Bagaimana dengan isterinya? Sejak mereka menikah kira-kira 15 tahun yang lalu, ia sebenarnya sudah menemukan “signal” yang kurang bagus dari suaminya. Ia kadang berpikir sendiri, “Mengapa suaminya begitu gengsi berhadapan dengan dirinya?? Mengapa ia malu dan minder bila saya lebih tinggi darinya dalam pekerjaan dan soal gaji? Aku bukan orang lain untuk dirinya dan ia juga bukan orang lain untuk ku. Kami suami- isteri yang telah dipersatukan Allah dalam sakramen pernikahan. Sebenarnya tidak ada lagi gengsi, minder, apalagi persaingan; kerja siapa lebih bagus dan gaji siapa yang lebih tinggi,,, toh semua “income” masuk ke keluarga.” Untuk isterinya, lebih penting cinta, sapaan, kehadiran, waktu bersama dan sharing keluarga daripada asesories materi.

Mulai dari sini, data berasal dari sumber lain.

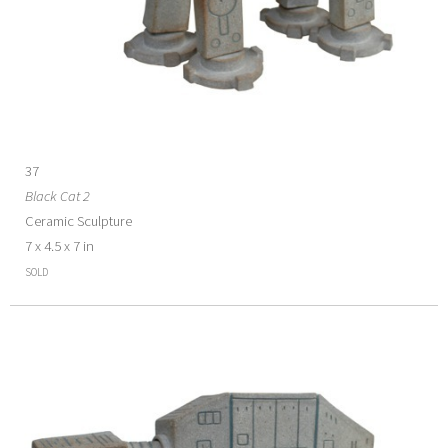
37
Black Cat 2
Ceramic Sculpture
7 x 4.5 x 7 in
SOLD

Materi, pangkat dan kedudukan, toh,, sudah berada dalam genggaman mereka tetapi seiring dengan itu, kebersamaan yang seharusnya mereka bina mulai hilang terkikis oleh kesibukan. Rasa gersang dan hambar mulai terasa di keluarga ini.

Apa yang dicemaskan oleh sang suami terjadi. Bumi berputar,, dan jaman berubah. Terpaan badai dahsyat menghantam perusahaan yang dipimpinnya. Sebagai orang tertinggi, ia yang harus bertanggung jawab. Ia diberhentikan oleh pemilik perusahaan itu. Ia stress, down,, malu, minder terhadap dirinya dan isterinya. Ia selalu dihantui pertanyaan, “APAKAH ISTERINYA MASIH TETAP MENCINTAINYA DALAM KEADAAN PENGANGGURAN?? Karena stress yang berkepanjangan ia mengalami stroke.

Isterinya,,, punya cinta sejati dan kasih abadi. Sedikitpun rasa dan perasaan cinta tidak pernah luntur dari hatinya karena ia mencintainya sebagai seorang pribadi yang telah dihadiahkan Allah untuknya. Atau sebaliknya, ia mencintai suaminya bukan karena jabatan, pangkat dan materi yang dulu diperolehnya.

Maka ia setia mendampingi suaminya. Ia selalu menyemangati suami dalam ketidak berdayaannya, “Aku tetap mencintaimu,,,, aku selalu mengasihimu, bahkan cintaku melebihi saat kita pertama kali memupuk dan merajut cinta,,,, pacaran. Bahkan melebihi cintaku saat kita bersatu dalam sakramen pernikahan 15 tahun yang lalu. Apa yang hilang kini kutemukan kembali, yakni kebersamaan dan kehadiran dirimu, walau itu terjadi di rumah sakit ini. Kini kamu punya waktu banyak untuk saya dan anak, walau itu nyata saat kamu tidak berdaya. Sapaan kasih dan cinta ini, menguatkan sang suami. Perlahan namun pasti,,,, ia kembali memperoleh semangat hidup..

Saudara-I terkasih dan teman-teman sekalian. Benar bahwa kita mempunyai banyak mimpi, angan, tekad, motivasi, ambisi dan obsesi. Tetapi satu hal yang tidak boleh kita lupakan ialah, kebersamaan dan kehadiran dalam keluarga. Buatlah kebersamaan dan kesatuan dalam keluarga menjadi momen terindah untuk menata hidup yang semakin baik dan bermutu. Landaskan dan letakkanlah kesatuan cinta kasih atas dasar kesetiaan, keterbukaan, dialog dan bukan atas dasar materi, pangkat dan jabatan. Dan penting, letakkanlah alas rumahmu atas Kasih Allah. Semoga.